Augusta était une fille calme, optimiste, très douée en classe, sociable. Elle était grande, ses yeux reflé-taient la pureté et la complexité de son esprit et ses blonds et longs cheveux étaient devenus sa signature. La plupart du temps, elle arborait des vêtements colorés, symboles de sa félicité accoutumée et nouait quotidiennement ses cheveux en une longue tresse qui descendait jusqu’au haut de ses cuisses. Sa chambre était tapissée, du sol au plafond, d’objets venus des quatre coins de la Terre. Des bibelots des souks marocains aux matriochkas multicolores et joufflues ; des « Miss Liberty » miniatures aux boomerangs aborigènes ; des colliers de fleurs hawaïens aux fleurs de cerisiers séchées… Sa chambre recelait de trésors, tous plus incongrus et originaux les uns que les autres. Tous ces trésors, elle les avait trouvés, dénichés ou reçus en présents… Elle les gardait précieusement, en attendant le jour où elle irait elle-même les chercher dans un ailleurs.

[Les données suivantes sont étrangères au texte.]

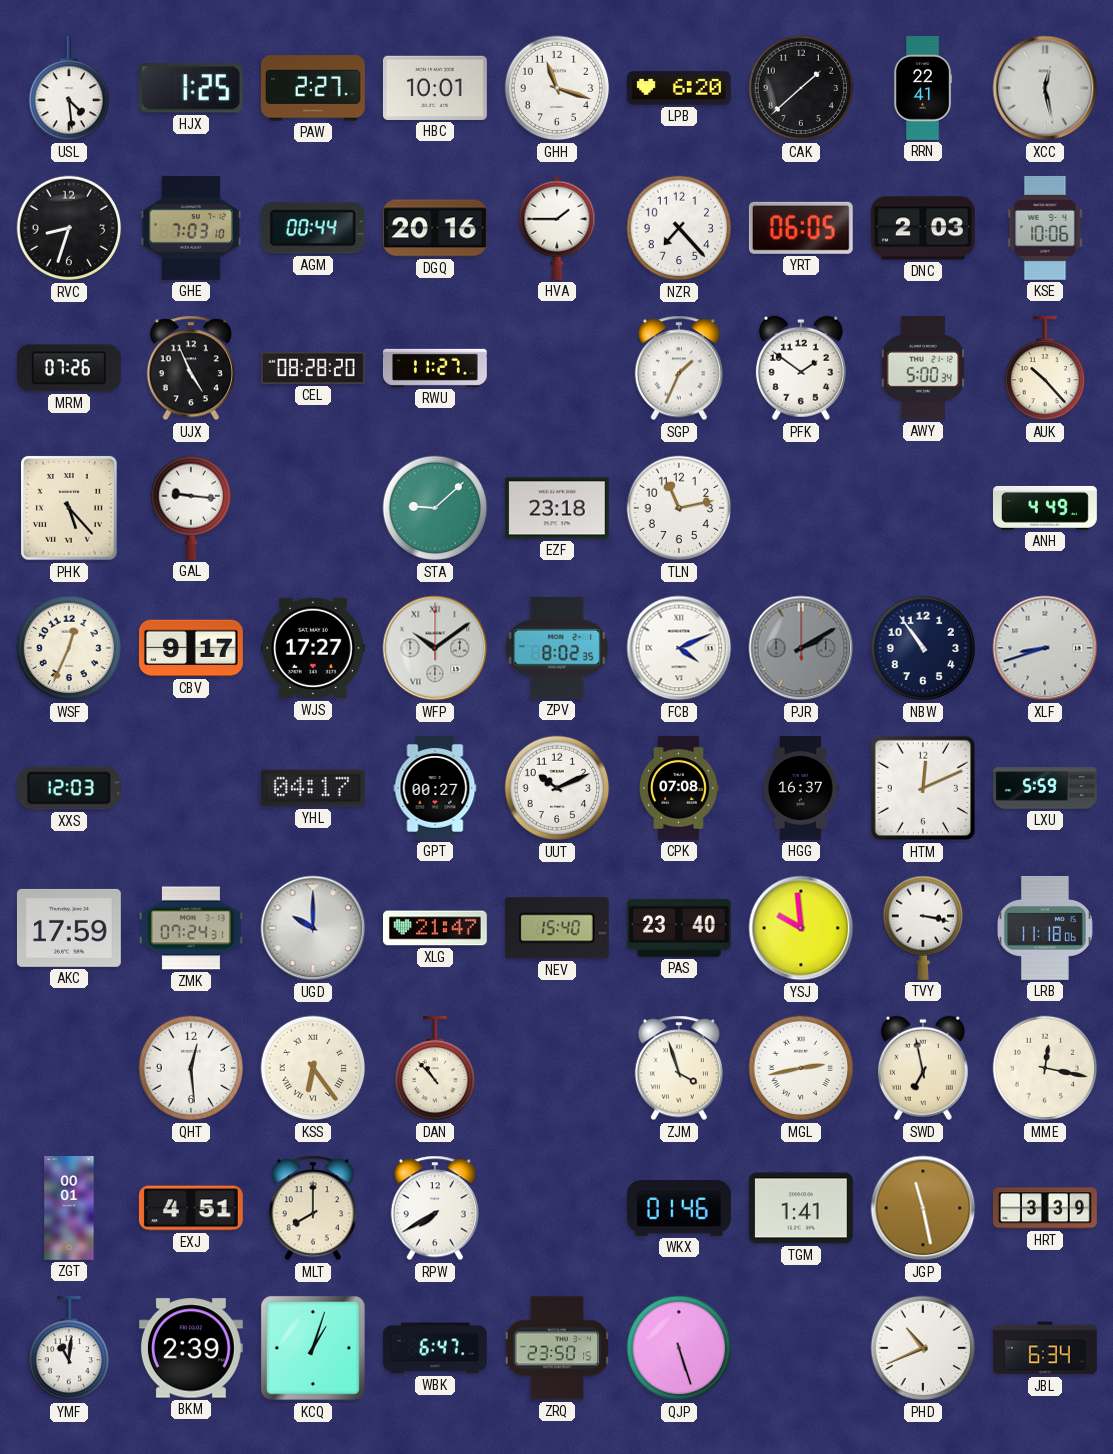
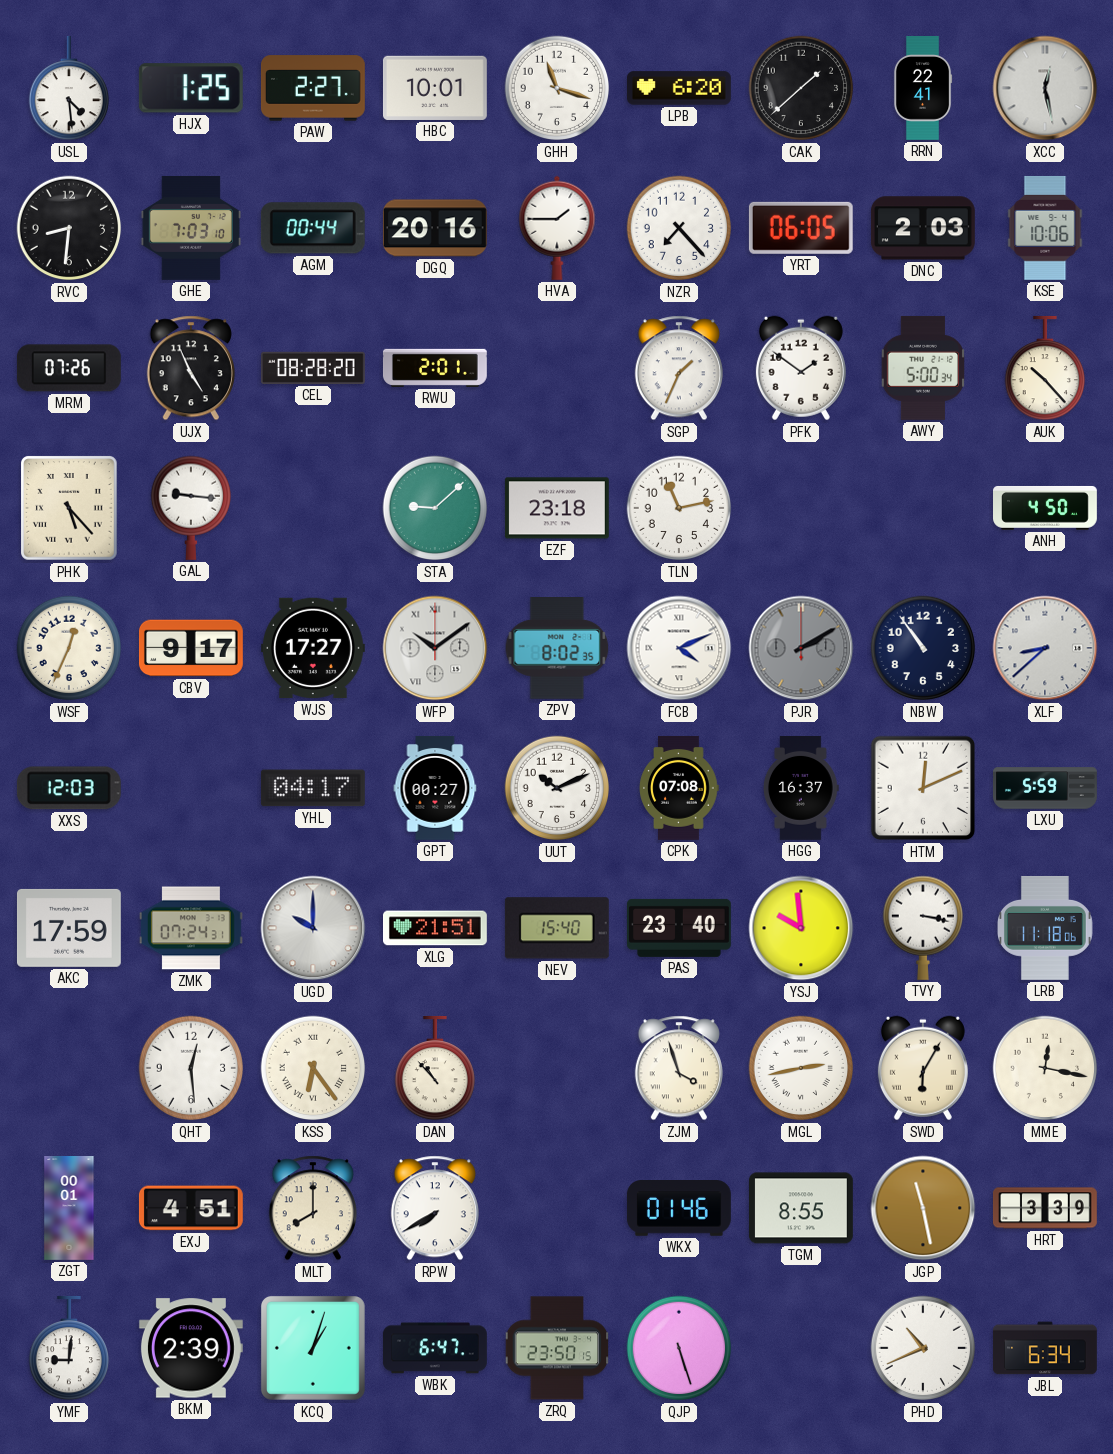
RVC: 8:33 -> 8:31
RWU: 11:27 -> 2:01
ANH: 4:49 -> 4:50
XLF: 8:42 -> 8:38
XLG: 21:47 -> 21:51
SWD: 6:58 -> 6:05
TGM: 1:41 -> 8:55
YMF: 11:01 -> 9:01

C’étaient ces bricoles entreposées qui avaient éveillé sa curiosité, maintenant devenue insatiable. Elle avait remarqué un jour que certains étaient plus abîmés ou plus ternes. D’où pouvait bien venir cette désuétude ? La phrase de Madame de Paille, la directrice de l’école qu’Augusta fréquentait et adjointe du maire de Chronochoris, lui était revenu à l’esprit : « Le Temps » est la raison suffisante de tous les troubles possibles d’une société. Dès l’invention même de cette notion, elle déclencha des horreurs. Chronos, dieu du temps selon les Grecs, dévora ses enfants : seul le temps est capable de telles ignominies. Le temps détériore, ronge, dévore tout ce qu’il rencontre. Le Temps est incontrôlable, il ne peut donc être permis qu’il s’immisce dans nos vies. Il efface nos plus précieux souvenirs et fait sombrer dans l’oubli d’illustres évènements. Mais Chronos est un dieu, un être qui nécessite soit une croyance, soit un doute. Nos têtes chercheuses ont démontré que le « Temps » n’a pas existé, n’existe pas et n’existera pas. Tous les événements se sont déroulés et se déroulent sans interruption : nul besoin de savoir dans quel ordre. « Tout élève ou citoyen surpris à rechercher le temps, une évolution, une période quelconque ou une succession ordonnée se verra dirigé vers les bureaux de la Chronopolis qui traitera l’affaire et jugera le traitement approprié pour lui faire oublier ses investigations hors-la-loi. » Vision bien (trop) mani-chéenne selon nombre de citoyens… Les rouages de son esprit s’étaient donc mis en route. Déterminer que le temps était la cause ultime de l’usure de ses objets marqua la première rencontre d’Augusta avec cette délicate notion.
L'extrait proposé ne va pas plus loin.